Rakip markalar poşet çay pazarını genişletirken "poşet çayı kesinlikle reddedenler" grubu ile elleşmezken, Doğadan'ınki oldukça cesur bir hamle gibi görünüyor. Fakat bundan sonra neler olacak, onu da konuşalım.

Bu dönemde ürün kesinlikle çok satacak. Pazar dengesinde dönemsel kıpırdanmalar olacak. Rakipler ise acele etmeyecek ve "mee too" hamlesi yapmadan önce biraz pazarı dinleyecek.

Eğer Doğadan'ın ürün vaadi, ürünün kendisine yansımamışsa, olay zaten büyümeden kapanır. Yok, eğer üründe gerçekten bir performans farkı varsa, o zaman tüm markalar bu rüzgara kendilerini kaptıracaklarıdır. Teknik açıklamalara girmeyeyim ama demleme çaya o buruk tadı veren, çay ile sıcak suyun uzun süren birlikteliğidir. 2-3 dk. içinde aynı tadı veren bir poşet çay üretildiyse, o çayda "demli çay" aroması kullanılmıştır. Başka seçenek yok. Tutarsa herkes aynısını yapacak, o ayrı...

Hiç bir yaratıcı öğe barındırmayan, hedef kitleye uygun profillerdeki karakterlere "blind test" yaptırarak Doğadan'ın gerçekten de demli çay gibi olduğu mesajını veren vasat bir reklam kampanyası izlediğinizi sanmayın. Strateji doğru. Umarım ürün de doğrudur.

2) Nescafe Classic:

Gold ve Classic varyantların "kağıt üstündeki" hedef kitlelerine ulaşması "classic" tarafında sorunluydu her zaman. Daha düşük SES segmentleri için "classic" vardı aslında ama sadece fiyatlandırma ile konumlayamazsınız ürünü pazarda; zaten parasal kaygısı olan da pazardaki diğer "ucuz" rakipleri tüketiyordu. Önce algıyı konumlamalısınız.

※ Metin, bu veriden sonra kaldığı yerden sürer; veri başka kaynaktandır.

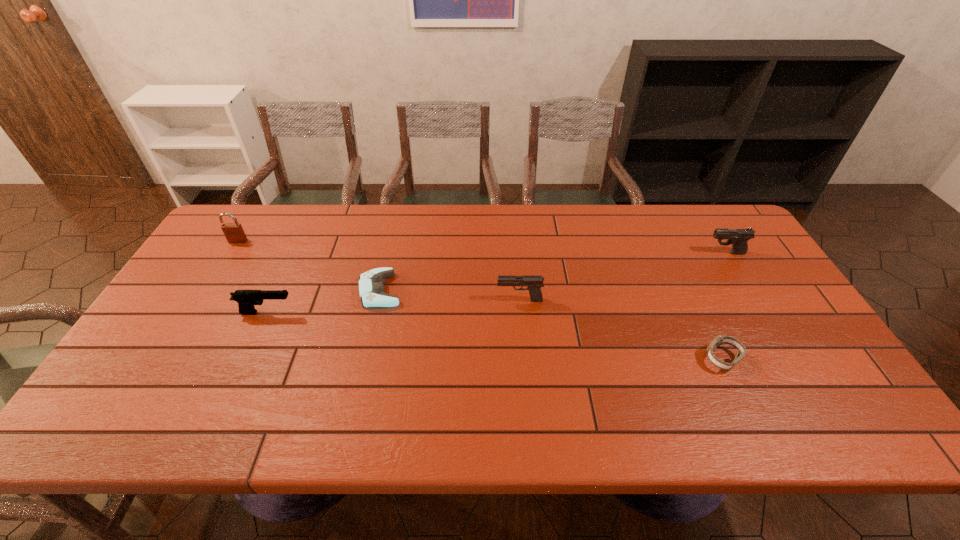 Where is `free space located 0.210m on the face of the watch`? free space located 0.210m on the face of the watch is located at coordinates (619, 359).

This screenshot has width=960, height=540. Identify the location of free region located 0.340m on the face of the watch. (566, 359).

You are a GUI agent. You are given a task and a screenshot of the screen. Output one action in this format:
    pyautogui.click(x=<x>, y=<y>)
    Task: Click on the free space located 0.350m on the face of the watch
    Image resolution: width=960 pixels, height=540 pixels.
    Given the screenshot: What is the action you would take?
    pyautogui.click(x=563, y=359)

Locate an element on the screen. The image size is (960, 540). free point located on the left of the shortest object is located at coordinates (242, 291).

Identify the location of object that is positioned at the far edge. The width and height of the screenshot is (960, 540). (234, 233).

Locate an element on the screen. object that is at the left edge is located at coordinates 234,233.

The width and height of the screenshot is (960, 540). I want to click on object at the right edge, so click(x=738, y=237).

This screenshot has height=540, width=960. I want to click on object that is at the far left corner, so click(x=234, y=233).

The height and width of the screenshot is (540, 960). Find the location of `vacant space at the far edge of the desktop`. vacant space at the far edge of the desktop is located at coordinates pos(509,235).

The image size is (960, 540). I want to click on vacant region at the near edge of the desktop, so [x=768, y=403]. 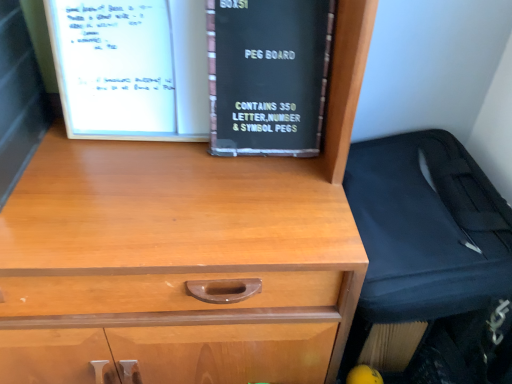 Question: In the image, is black cardboard box at center on the left side or the right side of black fabric suitcase at right?

Choices:
 (A) right
 (B) left

Answer: (B)

Question: Is black cardboard box at center bigger or smaller than black fabric suitcase at right?

Choices:
 (A) big
 (B) small

Answer: (B)

Question: From a real-world perspective, is black cardboard box at center positioned above or below black fabric suitcase at right?

Choices:
 (A) below
 (B) above

Answer: (B)

Question: Looking at the image, does black fabric suitcase at right seem bigger or smaller compared to black cardboard box at center?

Choices:
 (A) small
 (B) big

Answer: (B)

Question: In terms of height, does black fabric suitcase at right look taller or shorter compared to black cardboard box at center?

Choices:
 (A) tall
 (B) short

Answer: (A)

Question: Considering the relative positions of black fabric suitcase at right and black cardboard box at center in the image provided, is black fabric suitcase at right to the left or to the right of black cardboard box at center?

Choices:
 (A) left
 (B) right

Answer: (B)

Question: Which is correct: black fabric suitcase at right is inside black cardboard box at center, or outside of it?

Choices:
 (A) outside
 (B) inside

Answer: (A) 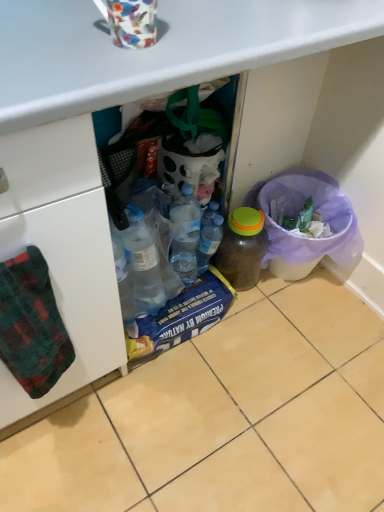 Where is `vacant area on top of beige tile at lower center (from a real-world perspective)`? This screenshot has height=512, width=384. vacant area on top of beige tile at lower center (from a real-world perspective) is located at coordinates (233, 403). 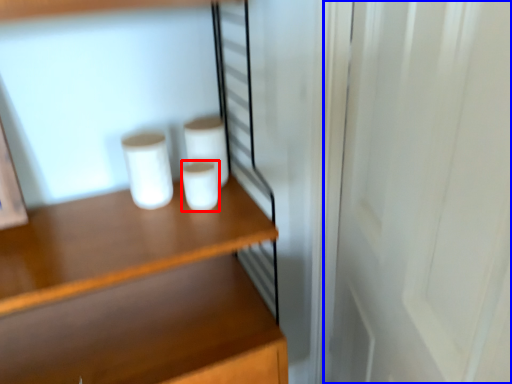 Question: Which point is closer to the camera, paper towel (highlighted by a red box) or screen door (highlighted by a blue box)?

Choices:
 (A) paper towel
 (B) screen door

Answer: (B) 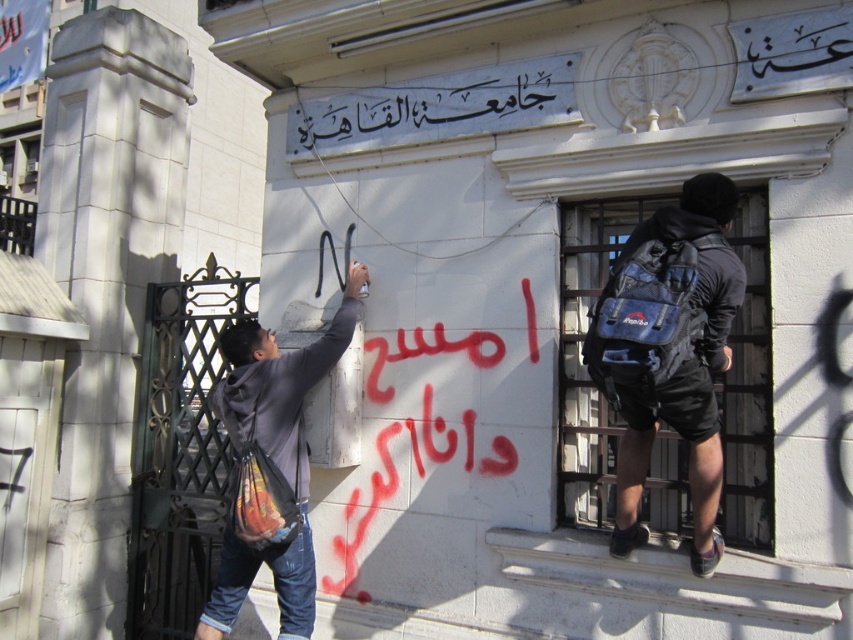 Consider the image. You are a security guard observing the scene. You need to check the distance between the dark blue backpack at right and the dark gray hoodie at left to determine if they are within the restricted area. Which object is nearer to you?

The dark blue backpack at right is closer to the viewer than the dark gray hoodie at left, so the backpack is nearer to you.

You are a security guard who needs to check the distance between the dark blue backpack at right and the dark gray hoodie at left. According to the scene, can you safely walk between them without any obstacles?

The dark blue backpack at right is 1.96 meters away from the dark gray hoodie at left. Since the distance is sufficient, you can safely walk between them without any obstacles.

You are a security guard patrolling the area and notice two items near the building wall. You have to retrieve the dark blue backpack at right first before the dark gray hoodie at left. Which item should you approach first if you are standing in front of the building?

The dark blue backpack at right is to the right of the dark gray hoodie at left, so you should approach the dark blue backpack at right first since it is closer to your right side when facing the building. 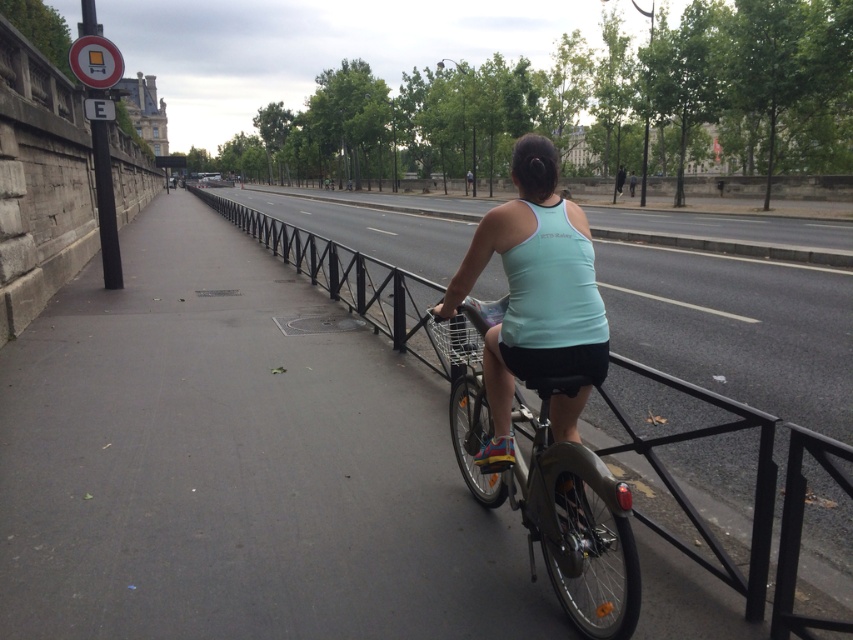 You are a pedestrian standing at the edge of the pathway. You want to cross to the other side but need to ensure there is enough space between the black metal rail at center and the light blue fabric tank top at center. What is the minimum distance you should maintain to safely pass?

The minimum distance you should maintain is 7.43 meters between the black metal rail at center and the light blue fabric tank top at center to safely pass.

From the picture: You are a cyclist on the pathway and want to reach the point at coordinates (772,500). You are currently at point (502,214). Which direction should you head to reach your destination?

The point at (772,500) is in front of point (502,214). So you should head forward along the pathway to reach your destination.

You are a pedestrian walking on the pathway and want to cross to the other side. The black metal rail at center and the light blue fabric tank top at center are in your way. Which object should you move around to the right to avoid the rail?

You should move around the light blue fabric tank top at center to the right since the black metal rail at center is to the left of it, meaning the cyclist is between you and the rail. By moving around the cyclist to the right, you can safely navigate past the rail. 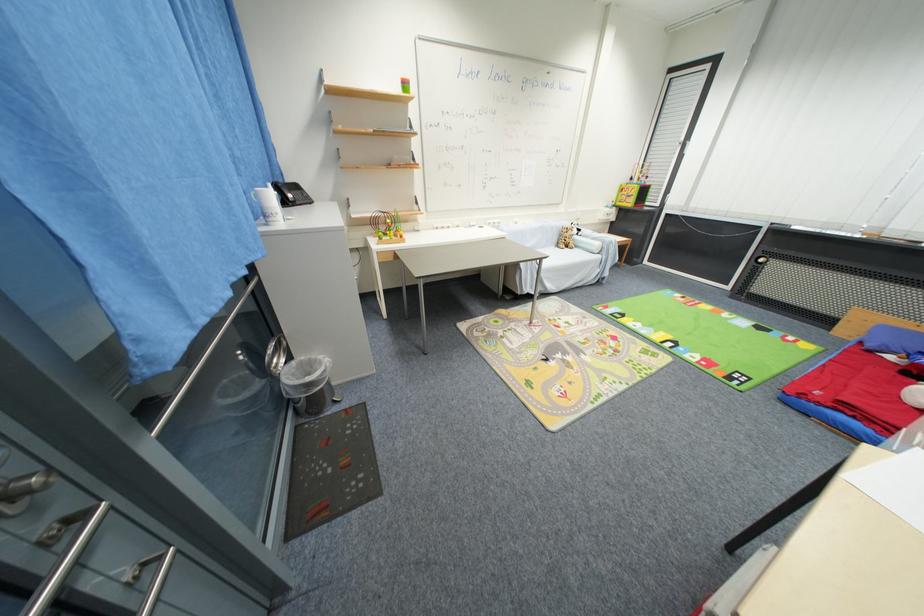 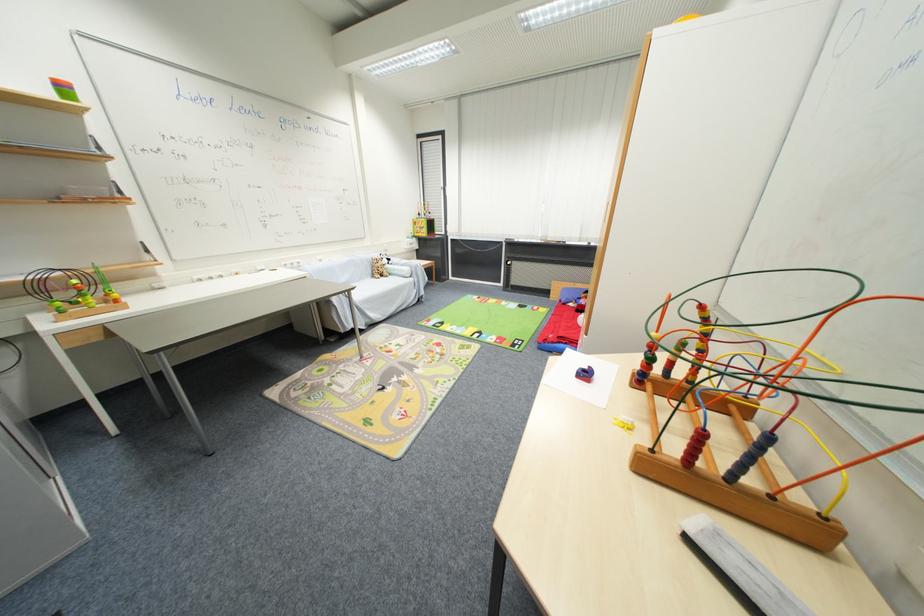 Question: The images are taken continuously from a first-person perspective. In which direction is your viewpoint rotating?

Choices:
 (A) Left
 (B) Right
 (C) Up
 (D) Down

Answer: (B) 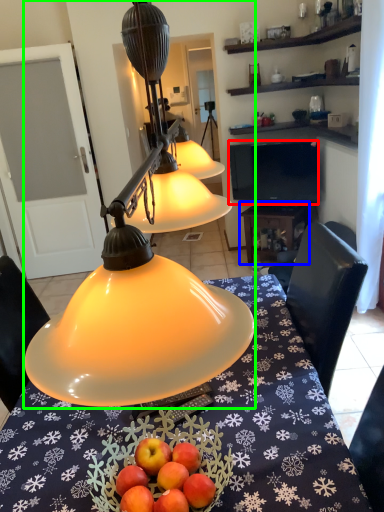 Question: Which object is the closest to the television (highlighted by a red box)? Choose among these: table (highlighted by a blue box) or lamp (highlighted by a green box).

Choices:
 (A) table
 (B) lamp

Answer: (A) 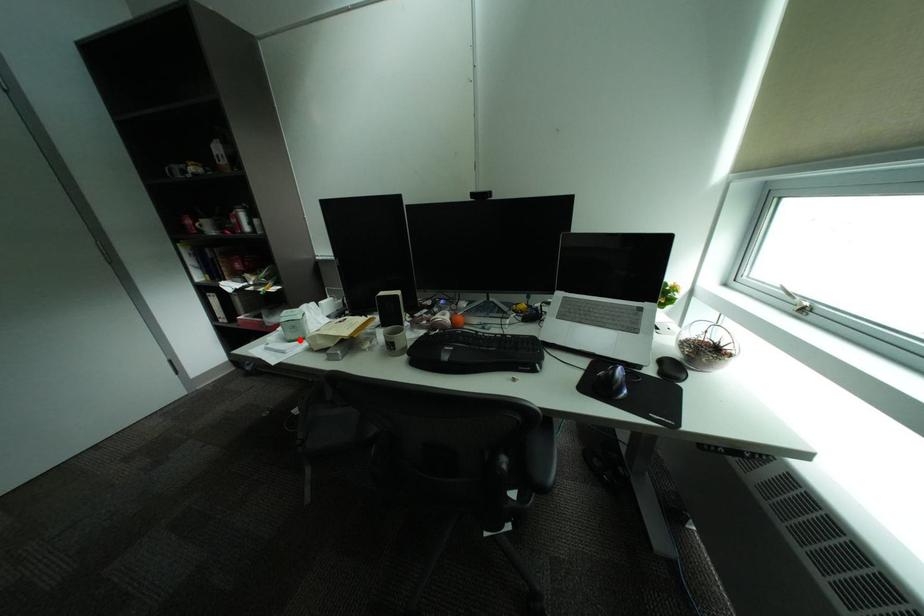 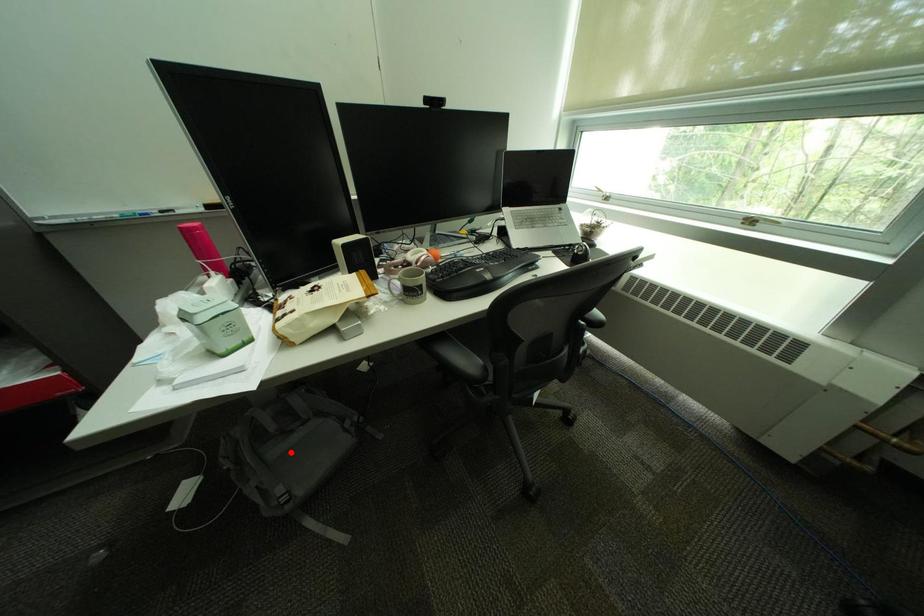 I am providing you with two images of the same scene from different viewpoints. A red point is marked on the first image and another point is marked on the second image. Does the point marked in image1 correspond to the same location as the one in image2?

No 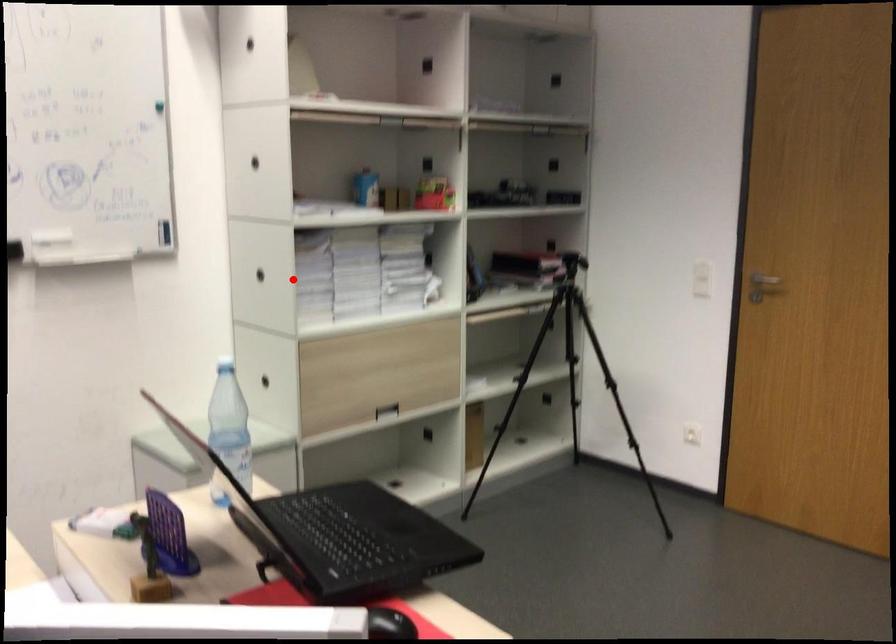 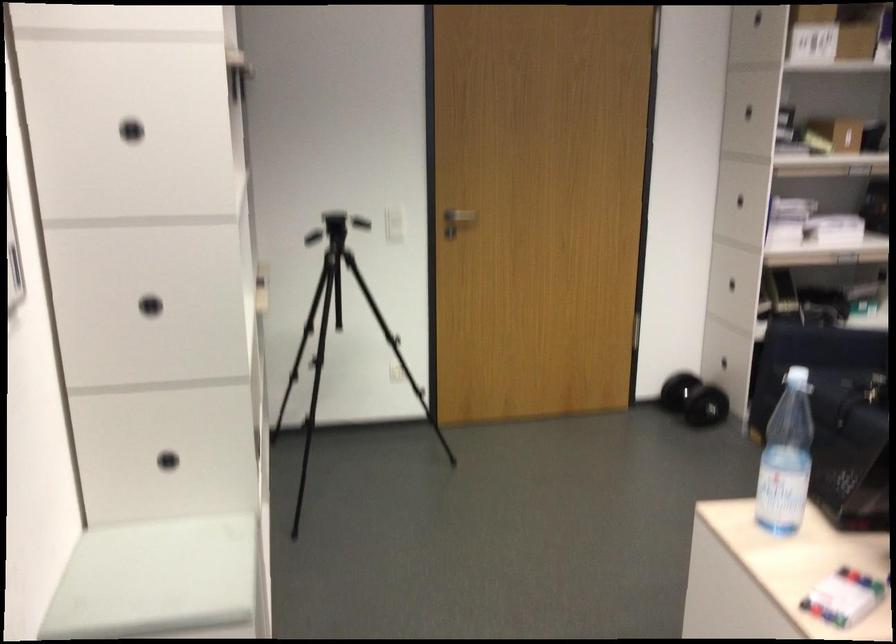 Locate, in the second image, the point that corresponds to the highlighted location in the first image.

(150, 305) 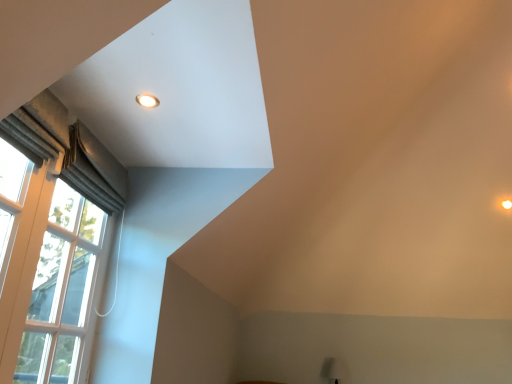 Question: Is matte white table lamp at lower right shorter than satin grey curtain at left?

Choices:
 (A) no
 (B) yes

Answer: (A)

Question: Considering the relative sizes of matte white table lamp at lower right and satin grey curtain at left in the image provided, is matte white table lamp at lower right bigger than satin grey curtain at left?

Choices:
 (A) no
 (B) yes

Answer: (A)

Question: Is matte white table lamp at lower right facing towards satin grey curtain at left?

Choices:
 (A) no
 (B) yes

Answer: (A)

Question: Is matte white table lamp at lower right at the right side of satin grey curtain at left?

Choices:
 (A) yes
 (B) no

Answer: (A)

Question: From the image's perspective, is matte white table lamp at lower right located beneath satin grey curtain at left?

Choices:
 (A) yes
 (B) no

Answer: (A)

Question: From the image's perspective, relative to matte white table lamp at lower right, is white textured curtain at left above or below?

Choices:
 (A) above
 (B) below

Answer: (A)

Question: Considering the positions of white textured curtain at left and matte white table lamp at lower right in the image, is white textured curtain at left taller or shorter than matte white table lamp at lower right?

Choices:
 (A) short
 (B) tall

Answer: (B)

Question: From a real-world perspective, is white textured curtain at left positioned above or below matte white table lamp at lower right?

Choices:
 (A) above
 (B) below

Answer: (A)

Question: Considering the relative positions of white textured curtain at left and matte white table lamp at lower right in the image provided, is white textured curtain at left to the left or to the right of matte white table lamp at lower right?

Choices:
 (A) right
 (B) left

Answer: (B)

Question: From the image's perspective, is matte white light fixture at upper left located above or below satin grey curtain at left?

Choices:
 (A) below
 (B) above

Answer: (B)

Question: Choose the correct answer: Is matte white light fixture at upper left inside satin grey curtain at left or outside it?

Choices:
 (A) inside
 (B) outside

Answer: (B)

Question: Is matte white light fixture at upper left wider or thinner than satin grey curtain at left?

Choices:
 (A) wide
 (B) thin

Answer: (B)

Question: In the image, is matte white light fixture at upper left positioned in front of or behind satin grey curtain at left?

Choices:
 (A) behind
 (B) front

Answer: (B)

Question: In terms of height, does matte white light fixture at upper left look taller or shorter compared to white textured curtain at left?

Choices:
 (A) short
 (B) tall

Answer: (A)

Question: From a real-world perspective, is matte white light fixture at upper left physically located above or below white textured curtain at left?

Choices:
 (A) above
 (B) below

Answer: (A) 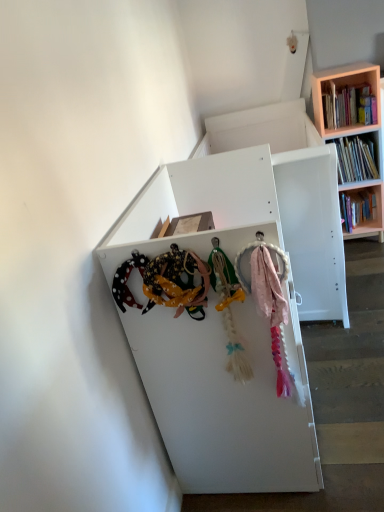 Image resolution: width=384 pixels, height=512 pixels. Describe the element at coordinates (347, 100) in the screenshot. I see `wooden bookshelf at upper right` at that location.

This screenshot has width=384, height=512. What do you see at coordinates (348, 105) in the screenshot?
I see `wooden bookshelf at upper right` at bounding box center [348, 105].

Where is `white matte shelf at center`? white matte shelf at center is located at coordinates (226, 400).

What's the angular difference between white matte shelf at center and wooden bookshelf at upper right's facing directions?

91 degrees separate the facing orientations of white matte shelf at center and wooden bookshelf at upper right.

Does white matte shelf at center have a smaller size compared to wooden bookshelf at upper right?

Incorrect, white matte shelf at center is not smaller in size than wooden bookshelf at upper right.

From the image's perspective, does white matte shelf at center appear higher than wooden bookshelf at upper right?

No, from the image's perspective, white matte shelf at center is not above wooden bookshelf at upper right.

Considering the sizes of objects white matte shelf at center and wooden bookshelf at upper right in the image provided, who is thinner, white matte shelf at center or wooden bookshelf at upper right?

Thinner between the two is wooden bookshelf at upper right.

From the picture: From the image's perspective, does wooden bookshelf at upper right appear lower than white matte shelf at center?

No.

Considering the points (333, 109) and (103, 252), which point is in front, point (333, 109) or point (103, 252)?

Point (103, 252)

Is wooden bookshelf at upper right further to the viewer compared to white matte shelf at center?

Yes, wooden bookshelf at upper right is behind white matte shelf at center.

Is wooden bookshelf at upper right wider than white matte shelf at center?

No, wooden bookshelf at upper right is not wider than white matte shelf at center.

Who is more distant, wooden bookshelf at upper right or white matte shelf at center?

wooden bookshelf at upper right is further from the camera.

Is wooden bookshelf at upper right not close to white matte shelf at center?

wooden bookshelf at upper right is far away from white matte shelf at center.

From a real-world perspective, who is located higher, wooden bookshelf at upper right or white matte shelf at center?

In real-world perspective, wooden bookshelf at upper right is above.

How far apart are wooden bookshelf at upper right and wooden bookshelf at upper right?

wooden bookshelf at upper right and wooden bookshelf at upper right are 4.61 inches apart from each other.

Is wooden bookshelf at upper right in front of or behind wooden bookshelf at upper right in the image?

In the image, wooden bookshelf at upper right appears behind wooden bookshelf at upper right.

Which of these two, wooden bookshelf at upper right or wooden bookshelf at upper right, is bigger?

Bigger between the two is wooden bookshelf at upper right.

From a real-world perspective, is wooden bookshelf at upper right positioned above or below wooden bookshelf at upper right?

Clearly, from a real-world perspective, wooden bookshelf at upper right is above wooden bookshelf at upper right.

From the image's perspective, relative to wooden bookshelf at upper right, is white matte shelf at center above or below?

From the image's perspective, white matte shelf at center appears below wooden bookshelf at upper right.

Is point (249, 307) more distant than point (342, 120)?

No, it is in front of (342, 120).

Considering the relative sizes of white matte shelf at center and wooden bookshelf at upper right in the image provided, is white matte shelf at center smaller than wooden bookshelf at upper right?

No.

Does wooden bookshelf at upper right lie behind wooden bookshelf at upper right?

No, wooden bookshelf at upper right is in front of wooden bookshelf at upper right.

From a real-world perspective, is wooden bookshelf at upper right above or below wooden bookshelf at upper right?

Avrupa Yakası sayesinde ekranların en popüler laz yüzü haline gelen oyuncuyu kullandıkları yeni Nescafe Classic reklam kampanyası, stratejisiyle tam 12'den vuruyor. Hatta kahvehanelere girerek işi abartıyor. Üstelik "ürün performansının artırıldığı" vaadi de var mesaj içinde, kimsenin dikkat etmediği ve maksimum aroma performansı için gereken "suyun 90 derece" olması detayı da...

Sonucu zaman gösterecek...

Bir kaç iş daha var, onları da sonrakı yazıya bırakalım.





19 Temmuz 2009

Sarelle...

Kısa post:


O kadar uğraş didin, bence Sarelle ve Tadelle relansmanları patlaktır. Yazık olmuştur. Fakat nedense eminim ki ajans seçimi yanlıştır. Bildiğimden değil ama bundan on kat daha iyisini sunan kesin olmuştur...

Budur...

Editimsi: Yahu insan Becel ve rakiplerinin kalp de kalp diye bağırdığı o dönemde o kalpler nedir? Silik, sarsık ve en önemlisi Tadelle mirasını bugüne bağlamıyor... Amaan, susayım ben, valla...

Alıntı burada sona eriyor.